Facing Out: The Most Interesting News of the Week
November 16, 2024
Gore Mountain in North Creek, N.Y., is again welcoming skiers to its slopes, opening this weekend, along with Whiteface Mountain in Wilmington, N.Y. Nancie Battaglia
Dear Colleagues and Friends:
Elise Stefanik grew up in Upstate New York, worked in her family’s wholesale plywood business, attended Albany Academy for Girls and held various campus jobs while earning a degree at Harvard, the first in her family to earn a college degree.
After graduating with honors, she worked in the White House for President George W. Bush on the Domestic Policy Council and in the chief of staff's office. In 2014, she became the youngest woman ever elected to Congress to that date. Today, she is the highest-ranking woman in the House of Representatives and a national figure, known for her loyal support of President-elect Trump and her advocacy for Israel, which she demonstrated in a speech to the Israeli Knesset and her grilling of college presidents in congressional hearings about antisemitism on campus.
On Election Day, still just 40, she won a sixth term in Congress with more than 62% of the vote. And then came the call to the world stage: Pending U.S. Senate confirmation, she will leave Congress to become the next U.S. Ambassador to the United Nations.
PAY ATTENTION TO ESSEX: There are so many things to love about Essex County, N.Y., the home of Lake Placid, historic Fort Ticonderoga, Mount Marcy, and Lake Champlain. But it’s also a county that knows which way the national political winds blow: Essex County has sided with the winner in every presidential election since 2000. Of the 3,125 counties in the United States, only Essex County and Blaine County, Montana, have that distinction.
NEW LIFE FOR THREATENED MINE: In New York’s predominantly rural and heavily regulated Adirondack Park, good-paying jobs don’t grow on trees. That’s why the communities of Johnsburg, Indian Lake, Minerva and others across the region are breathing a sigh of relief following this week’s meeting of the state’s Adirondack Park Agency. Following an extensive, multi-year review by APA staff, the Agency’s commissioners unanimously approved a permit modification request that will allow family-owned Barton Mines to continue its 146-year-old garnet mining and processing operation for another six decades. Without the permit modification and extension, Barton’s Adirondack operations would have been forced to shut down in less than six years, leaving an irreplaceable economic void in the region. Barton employs approximately 100 Adirondack region residents, pays more than $400,000 annually in local property taxes, and has an overall regional economic impact of approximately $20 million. APA staff found Barton’s long-term mining plan to be responsible and protective of the surrounding Adirondack environment and noted that more than 900 community members, local governments and organizations had sent letters of support. Barton converts its Adirondack-mined garnet into world-class abrasive products for waterjet cutting, abrasive blasting and specialty finishing that are used by the U.S. military, as well as the aerospace, automotive, and medical device industries, among others.

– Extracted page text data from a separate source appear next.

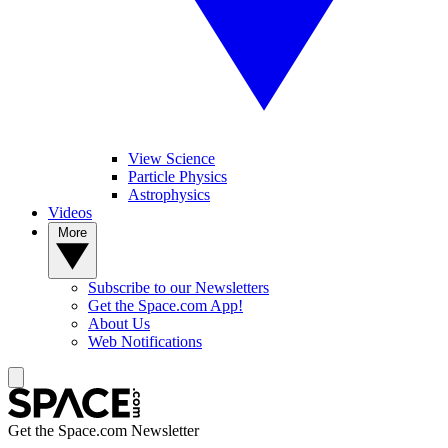
View Science
Particle Physics
Astrophysics
Videos
More
Subscribe to our Newsletters
Get the Space.com App!
About Us
Web Notifications
Get the Space.com Newsletter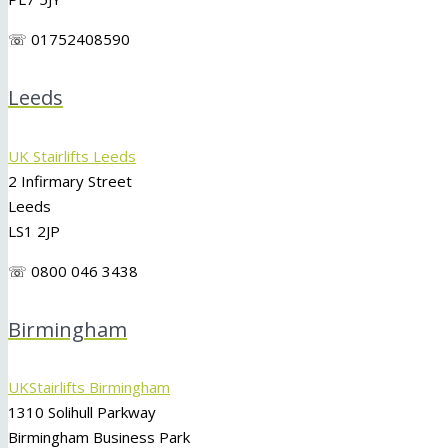
☏ 01752408590
Leeds
UK Stairlifts Leeds
2 Infirmary Street
Leeds
LS1 2JP
☏ 0800 046 3438
Birmingham
UKStairlifts Birmingham
1310 Solihull Parkway
Birmingham Business Park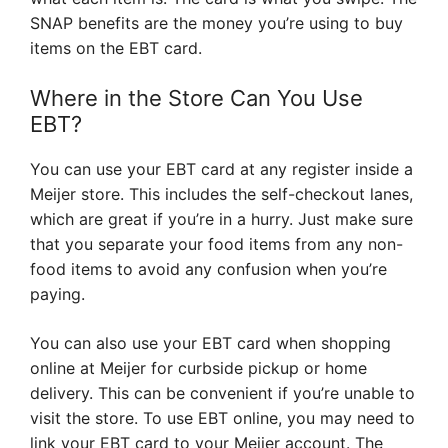
SNAP benefits are the money you’re using to buy
items on the EBT card.
Where in the Store Can You Use
EBT?
You can use your EBT card at any register inside a
Meijer store. This includes the self-checkout lanes,
which are great if you’re in a hurry. Just make sure
that you separate your food items from any non-
food items to avoid any confusion when you’re
paying.
You can also use your EBT card when shopping
online at Meijer for curbside pickup or home
delivery. This can be convenient if you’re unable to
visit the store. To use EBT online, you may need to
link your EBT card to your Meijer account. The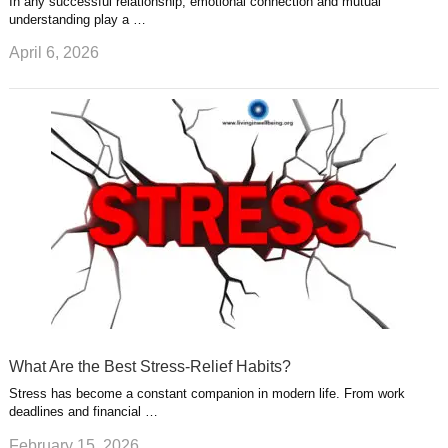
In any successful relationship, emotional connection and mutual
understanding play a …
April 6, 2026
What Are the Best Stress-Relief Habits?
Stress has become a constant companion in modern life. From work
deadlines and financial …
February 15, 2026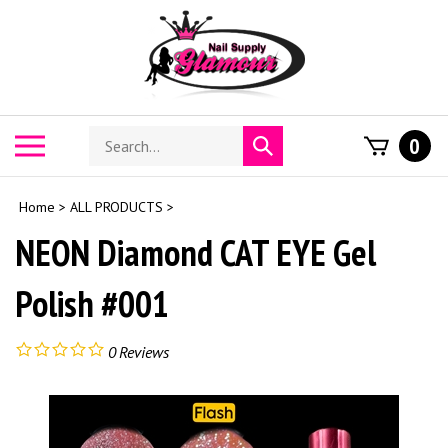
Skip
to
content
Search
Toggle
0
Submit
store
mobile
search
menu
Home
>
ALL PRODUCTS
>
NEON Diamond CAT EYE Gel
Polish #001
0
Reviews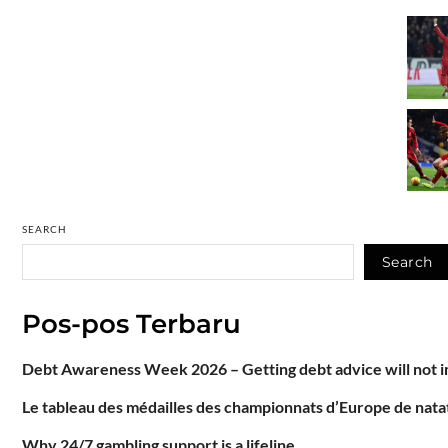
SEARCH
Search
Pos-pos Terbaru
Debt Awareness Week 2026 – Getting debt advice will not im
Le tableau des médailles des championnats d’Europe de natat
Why 24/7 gambling support is a lifeline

RESCUE THE SQUADS: There’s a health care crisis unfolding in rural areas across the country. For decades, many rural communities have relied on ambulance services run on coin drops and local volunteers. As people age, they rely more on local emergency services, most of which are “staffed” by remarkably well-trained volunteers, who, of course, also are aging. More than a decade ago, the National Academy of Medicine warned that rural population decline was causing a shortage of emergency workers. Even before COVID, more than half of all volunteer-based emergency squads in New York reported that a shortage of volunteers was forcing delays in ambulance response times; nearly a third of agencies had to turn down calls entirely. After the pandemic, things got worse. Some communities have the tax base that allows paying fire and emergency services personnel, but many rural communities with limited tax bases cannot.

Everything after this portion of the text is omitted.